Celebrate the Day of the Dead in Merida, Mexico

Posted October 14, 2009 by Jamie Moore

Mexico-diadelamuertos-def Raise a glass, a tamale, or a sugary skull during the joyful Day of the Dead celebrations November 1 and 2, when Mexicans welcome home their ancestors' spirits. Merida goes all out with elaborate street altars and skeletal parades downtown. Join the party in November or throughout the year with traditional cuisine, shopping in a spirited market, and an overnight in a Mexican art deco home.

Eat
La Parrilla Merida (this website is in Spanish only): Feasting is top priority during any Mexican celebration, but at this one, Mexicans prepare and share meals with spirits of the dearly departed. Dig into a traditional Day of the Dead pollo pibil dish at La Parrilla Merida restaurant. The zesty tamale, chicken marinated in sour orange juice and wrapped in banana leaves before baking, is a local favorite any time of year.

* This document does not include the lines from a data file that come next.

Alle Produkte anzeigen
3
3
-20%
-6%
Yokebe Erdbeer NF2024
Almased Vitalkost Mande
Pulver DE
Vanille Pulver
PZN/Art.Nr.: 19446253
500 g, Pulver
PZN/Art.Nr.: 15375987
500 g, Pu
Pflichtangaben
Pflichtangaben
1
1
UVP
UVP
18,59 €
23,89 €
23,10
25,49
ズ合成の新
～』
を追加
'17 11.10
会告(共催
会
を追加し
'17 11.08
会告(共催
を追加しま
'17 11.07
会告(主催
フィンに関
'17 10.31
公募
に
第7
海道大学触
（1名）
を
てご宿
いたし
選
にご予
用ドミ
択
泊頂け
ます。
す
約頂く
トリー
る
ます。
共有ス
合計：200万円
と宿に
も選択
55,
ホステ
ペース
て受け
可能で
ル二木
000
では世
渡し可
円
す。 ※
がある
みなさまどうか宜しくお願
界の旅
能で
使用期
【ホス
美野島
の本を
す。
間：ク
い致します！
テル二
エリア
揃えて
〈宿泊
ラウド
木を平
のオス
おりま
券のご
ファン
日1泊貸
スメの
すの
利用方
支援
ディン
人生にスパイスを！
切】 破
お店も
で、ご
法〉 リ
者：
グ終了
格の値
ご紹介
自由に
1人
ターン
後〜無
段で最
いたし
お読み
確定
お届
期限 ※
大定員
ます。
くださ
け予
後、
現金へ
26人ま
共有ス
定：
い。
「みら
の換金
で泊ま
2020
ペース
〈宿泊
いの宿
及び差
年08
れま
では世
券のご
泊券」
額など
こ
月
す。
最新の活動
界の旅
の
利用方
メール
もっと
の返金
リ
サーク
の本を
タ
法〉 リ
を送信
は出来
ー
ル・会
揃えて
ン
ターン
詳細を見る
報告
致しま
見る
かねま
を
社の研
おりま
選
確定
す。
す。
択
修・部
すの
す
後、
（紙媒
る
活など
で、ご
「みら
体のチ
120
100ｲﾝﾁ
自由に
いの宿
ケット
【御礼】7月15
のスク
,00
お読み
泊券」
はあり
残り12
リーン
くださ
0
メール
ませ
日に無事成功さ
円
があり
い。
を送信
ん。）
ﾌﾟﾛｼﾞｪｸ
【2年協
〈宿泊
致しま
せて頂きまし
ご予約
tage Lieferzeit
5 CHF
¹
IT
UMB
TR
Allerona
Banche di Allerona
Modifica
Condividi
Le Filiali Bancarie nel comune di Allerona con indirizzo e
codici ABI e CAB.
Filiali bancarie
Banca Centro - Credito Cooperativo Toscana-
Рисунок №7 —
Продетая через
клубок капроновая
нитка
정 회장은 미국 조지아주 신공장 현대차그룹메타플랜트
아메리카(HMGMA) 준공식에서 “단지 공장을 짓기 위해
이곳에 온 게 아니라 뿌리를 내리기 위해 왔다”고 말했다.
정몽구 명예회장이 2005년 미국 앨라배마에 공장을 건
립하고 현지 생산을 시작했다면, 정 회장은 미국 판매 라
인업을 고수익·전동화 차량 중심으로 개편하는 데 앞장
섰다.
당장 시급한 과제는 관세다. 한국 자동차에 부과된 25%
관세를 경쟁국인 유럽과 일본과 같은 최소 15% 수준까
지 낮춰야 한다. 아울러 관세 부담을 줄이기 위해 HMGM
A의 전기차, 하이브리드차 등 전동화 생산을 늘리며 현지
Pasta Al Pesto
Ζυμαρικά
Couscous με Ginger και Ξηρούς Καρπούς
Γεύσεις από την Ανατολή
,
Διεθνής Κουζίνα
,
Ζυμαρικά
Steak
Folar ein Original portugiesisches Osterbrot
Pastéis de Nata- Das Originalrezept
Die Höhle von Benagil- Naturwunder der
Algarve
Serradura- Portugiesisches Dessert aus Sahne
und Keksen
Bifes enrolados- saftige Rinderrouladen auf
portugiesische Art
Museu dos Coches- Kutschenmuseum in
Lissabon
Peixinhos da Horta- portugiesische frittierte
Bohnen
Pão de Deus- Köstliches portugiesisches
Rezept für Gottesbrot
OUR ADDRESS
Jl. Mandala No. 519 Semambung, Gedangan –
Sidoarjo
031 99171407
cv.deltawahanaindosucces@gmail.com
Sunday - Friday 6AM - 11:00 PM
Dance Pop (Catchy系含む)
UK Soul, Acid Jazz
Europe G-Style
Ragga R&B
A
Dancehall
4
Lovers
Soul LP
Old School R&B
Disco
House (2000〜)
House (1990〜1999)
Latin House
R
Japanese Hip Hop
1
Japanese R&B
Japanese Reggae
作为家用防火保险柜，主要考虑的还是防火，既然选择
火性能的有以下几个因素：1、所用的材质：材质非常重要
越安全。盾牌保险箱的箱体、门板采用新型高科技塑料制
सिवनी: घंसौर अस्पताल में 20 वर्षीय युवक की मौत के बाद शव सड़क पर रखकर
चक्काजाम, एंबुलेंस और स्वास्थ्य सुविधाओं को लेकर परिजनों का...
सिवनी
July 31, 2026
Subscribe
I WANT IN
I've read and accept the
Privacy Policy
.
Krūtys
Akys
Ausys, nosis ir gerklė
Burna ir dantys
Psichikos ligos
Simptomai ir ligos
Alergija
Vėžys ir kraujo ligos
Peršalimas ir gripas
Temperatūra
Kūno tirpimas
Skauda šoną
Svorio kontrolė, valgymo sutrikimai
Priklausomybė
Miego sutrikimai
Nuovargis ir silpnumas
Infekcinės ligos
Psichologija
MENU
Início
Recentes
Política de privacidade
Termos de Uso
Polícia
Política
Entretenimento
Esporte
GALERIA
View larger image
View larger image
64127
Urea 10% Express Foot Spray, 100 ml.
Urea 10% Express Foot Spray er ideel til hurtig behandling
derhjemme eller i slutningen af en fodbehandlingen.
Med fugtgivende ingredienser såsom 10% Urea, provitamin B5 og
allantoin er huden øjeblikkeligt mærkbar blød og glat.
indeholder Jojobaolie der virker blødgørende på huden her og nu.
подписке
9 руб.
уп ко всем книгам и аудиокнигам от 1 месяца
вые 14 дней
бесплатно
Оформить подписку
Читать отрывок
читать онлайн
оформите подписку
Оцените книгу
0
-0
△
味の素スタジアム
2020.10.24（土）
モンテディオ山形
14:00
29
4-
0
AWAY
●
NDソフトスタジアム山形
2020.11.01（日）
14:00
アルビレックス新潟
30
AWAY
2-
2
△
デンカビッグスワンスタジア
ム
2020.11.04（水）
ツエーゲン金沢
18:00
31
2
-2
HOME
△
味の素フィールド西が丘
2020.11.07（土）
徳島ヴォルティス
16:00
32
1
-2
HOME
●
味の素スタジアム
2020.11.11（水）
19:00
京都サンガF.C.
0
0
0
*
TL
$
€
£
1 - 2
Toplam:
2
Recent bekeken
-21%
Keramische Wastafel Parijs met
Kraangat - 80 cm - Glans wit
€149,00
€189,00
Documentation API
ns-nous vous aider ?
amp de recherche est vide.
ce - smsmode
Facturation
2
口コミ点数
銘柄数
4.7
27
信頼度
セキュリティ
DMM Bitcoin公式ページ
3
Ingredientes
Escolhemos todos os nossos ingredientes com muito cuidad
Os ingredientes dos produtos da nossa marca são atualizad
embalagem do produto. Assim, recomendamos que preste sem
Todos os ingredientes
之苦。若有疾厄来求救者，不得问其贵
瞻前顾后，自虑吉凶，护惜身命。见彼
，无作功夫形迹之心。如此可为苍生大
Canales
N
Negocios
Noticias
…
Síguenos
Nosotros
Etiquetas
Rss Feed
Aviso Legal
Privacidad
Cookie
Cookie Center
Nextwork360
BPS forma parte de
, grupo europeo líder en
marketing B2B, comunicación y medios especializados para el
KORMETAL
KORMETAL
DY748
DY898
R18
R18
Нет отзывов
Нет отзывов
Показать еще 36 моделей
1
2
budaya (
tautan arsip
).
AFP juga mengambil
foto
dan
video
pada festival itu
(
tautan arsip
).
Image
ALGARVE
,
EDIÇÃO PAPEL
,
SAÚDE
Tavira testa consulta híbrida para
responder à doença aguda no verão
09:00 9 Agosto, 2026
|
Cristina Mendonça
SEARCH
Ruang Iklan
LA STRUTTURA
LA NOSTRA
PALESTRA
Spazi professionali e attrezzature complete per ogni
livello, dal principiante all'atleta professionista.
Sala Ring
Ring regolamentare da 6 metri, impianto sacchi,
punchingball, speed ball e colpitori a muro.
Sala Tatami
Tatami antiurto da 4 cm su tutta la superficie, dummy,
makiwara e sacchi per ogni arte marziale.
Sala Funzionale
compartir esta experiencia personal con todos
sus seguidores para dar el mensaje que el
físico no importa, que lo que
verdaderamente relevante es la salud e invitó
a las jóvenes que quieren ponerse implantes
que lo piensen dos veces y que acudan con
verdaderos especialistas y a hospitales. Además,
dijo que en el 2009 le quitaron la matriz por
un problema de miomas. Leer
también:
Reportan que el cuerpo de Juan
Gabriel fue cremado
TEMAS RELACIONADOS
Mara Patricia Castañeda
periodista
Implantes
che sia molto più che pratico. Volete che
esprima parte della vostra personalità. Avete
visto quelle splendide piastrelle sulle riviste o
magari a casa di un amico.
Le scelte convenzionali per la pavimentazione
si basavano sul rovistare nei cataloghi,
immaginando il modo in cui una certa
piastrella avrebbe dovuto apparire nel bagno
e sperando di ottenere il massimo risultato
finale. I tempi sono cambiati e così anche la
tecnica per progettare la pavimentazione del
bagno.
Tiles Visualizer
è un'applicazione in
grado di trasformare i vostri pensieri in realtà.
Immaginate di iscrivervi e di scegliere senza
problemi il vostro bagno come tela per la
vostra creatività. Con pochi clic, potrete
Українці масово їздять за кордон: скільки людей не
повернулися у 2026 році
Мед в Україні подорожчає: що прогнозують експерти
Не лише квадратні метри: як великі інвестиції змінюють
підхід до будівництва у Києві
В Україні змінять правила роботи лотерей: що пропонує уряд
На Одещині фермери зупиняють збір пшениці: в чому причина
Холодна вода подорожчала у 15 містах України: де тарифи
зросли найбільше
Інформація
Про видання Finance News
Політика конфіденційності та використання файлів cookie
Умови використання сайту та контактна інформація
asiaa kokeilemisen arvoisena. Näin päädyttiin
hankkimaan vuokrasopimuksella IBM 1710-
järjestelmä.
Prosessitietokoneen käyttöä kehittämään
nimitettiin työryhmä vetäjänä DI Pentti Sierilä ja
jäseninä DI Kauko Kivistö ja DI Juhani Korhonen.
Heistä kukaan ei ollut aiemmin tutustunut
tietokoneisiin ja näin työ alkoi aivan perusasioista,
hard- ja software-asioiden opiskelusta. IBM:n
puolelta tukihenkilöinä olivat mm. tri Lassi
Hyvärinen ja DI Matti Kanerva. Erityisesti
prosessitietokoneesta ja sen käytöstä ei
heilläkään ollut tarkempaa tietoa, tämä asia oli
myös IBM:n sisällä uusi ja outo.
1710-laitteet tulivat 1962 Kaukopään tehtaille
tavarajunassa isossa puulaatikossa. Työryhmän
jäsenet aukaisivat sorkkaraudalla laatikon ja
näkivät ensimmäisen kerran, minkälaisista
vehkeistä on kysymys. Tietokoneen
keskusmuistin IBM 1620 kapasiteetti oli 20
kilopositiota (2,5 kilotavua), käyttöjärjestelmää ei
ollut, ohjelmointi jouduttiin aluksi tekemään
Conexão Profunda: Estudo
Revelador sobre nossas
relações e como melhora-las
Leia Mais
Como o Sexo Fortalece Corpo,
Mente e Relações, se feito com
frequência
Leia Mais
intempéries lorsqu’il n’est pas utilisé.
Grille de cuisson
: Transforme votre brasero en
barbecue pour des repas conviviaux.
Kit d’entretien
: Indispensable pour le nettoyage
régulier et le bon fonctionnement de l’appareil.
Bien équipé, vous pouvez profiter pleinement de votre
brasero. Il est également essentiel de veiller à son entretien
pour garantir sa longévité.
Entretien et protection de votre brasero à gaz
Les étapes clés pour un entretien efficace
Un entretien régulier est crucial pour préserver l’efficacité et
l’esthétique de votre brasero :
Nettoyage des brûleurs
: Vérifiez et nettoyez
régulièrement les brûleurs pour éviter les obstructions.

Save room for the lime soup with crunchy tortilla chips, and announce a toast to your ancestors with Xtabentun, a refined liqueur of sweet anise and honey.

Shop
Lucas de Galvez Municipal Market: At Merida's main downtown market, you can taste homemade food or pick up handmade art and crafts anytime. The Day of the Dead, though, brings a whole new spread: skeletons, decorations for altars, traditional Day of the Dead foods, toys, and other kitsch. Ten bucks goes pretty far if you're looking to stock up on white sugar candy skulls and coffins, a special treat this time of year—or bouquets of marigolds, the traditional Day of the Dead flower. Candy ghosts holding beer are proof this is a happy holiday.

Stay
Hotel Casa del Balam: The price is right at this elegant downtown hotel, one of the few original Mexican art deco homes left in town. One hundred and seventeen dollars a night (during spring, winter and fall) gets you an air-conditioned room, wireless Internet, designer furniture, antique marble floors, lush gardens, and a courtyard dining just two blocks from Merida's main square. The hotel can help you celebrate the holiday or any special occasion with fresh flowers delivered to your room or a serenade by a traditional Yucatecan trova trio.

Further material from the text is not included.